Cost-effectiveness analysis (CEA) expresses cost-effectiveness as a ratio between costs and effects, with effects being measured in natural or physical (rather than monetary) units – e.g., average cost per life saved by a new medicine.*

Often cost-effectiveness of an intervention is expressed as an ‘incremental cost-effectiveness ratio’ – that is, the additional cost of an intervention compared to its next-best alternative (e.g., the ‘old’ drug currently used to treat the same condition), divided by the additional effects it delivers. Great when an outcome can be narrowly defined, not so great if the intended outcomes are broad and multi-faceted.

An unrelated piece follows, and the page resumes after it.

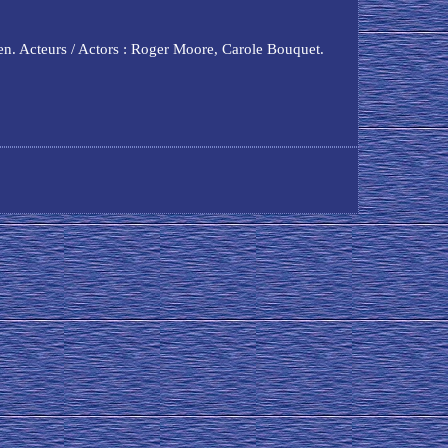
cteurs / Actors : Roger Moore, Carole Bouquet.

A close cousin of CEA, cost-utility analysis (CUA) introduces an extra dimension – the human value of the effect. Empirically derived measures such as quality-adjusted life years (QALY) and disability-adjusted life years (DALY) scale the ‘raw’ measurement of extended lifespans to take into account the quality of those additional years. CUA rests on some simplifying assumptions (such as risk neutrality) but adds a useful lens which can drastically alter the conclusions of a study in some circumstances.

CEA and CUA can tell us about relative value for money by comparing alternative interventions – but not whether an intervention is ‘worth it’ in absolute terms. So while they can yield valuable insights, they don’t go all the way to solving the value for money puzzle.

Cost-benefit analysis (CBA) deals with effects in quite a different way: it expresses both costs and effects in monetary units, to determine the net present value of an intervention. This has some conceptual appeal in that it boils everything down to one magic number, and provides the opportunity to throw a whole range of outcomes into the single measure. But there’s a catch – you need a sound basis for valuing outcomes in monetary terms (what is the value of a life?). CBA is a pretty useful way to prioritise potential economic infrastructure projects, but has serious limitations when evaluating social investments.

Multi-criteria analysis (MCA) involves comparison of a defined range of options against a specified set of criteria. While there is no universally accepted normative model of how multi-criteria choices should be made, the ‘purest’ forms of MCA draw on multi-attribute utility theory and involve numeric scoring, weighting and summation of evaluative judgments.

MCA represents a potential way to address some of the limitations of CBA and CEA (though a common criticism is that this comes at the expense of the ostensible ‘objectivity’ of CBA and CEA). It involves explicit identification of criteria, together with a system for integrating criteria to reach a unified evaluative judgment. MCA can incorporate the results from CBA or CEA within a broader framework, thus drawing on the strengths of these approaches while at the same time permitting consideration of broader criteria. However, MCA favours cardinal numeric scoring and weighting systems over other (ordinal or qualitative) approaches. Moreover, MCA tends to rely on the values of decision makers at the exclusion of other stakeholders.

So, economic evaluation has its place, and also has limitations. Context is important when choosing methods. What if none of these methods are a great fit for the context? See Downloads page for some options.

* Recommended reading: Drummond MF, Stoddart GL, Torrance GW. (1987). Methods for the Economic Evaluation of Health Care Programmes. 1st ed. Oxford: Oxford University Press.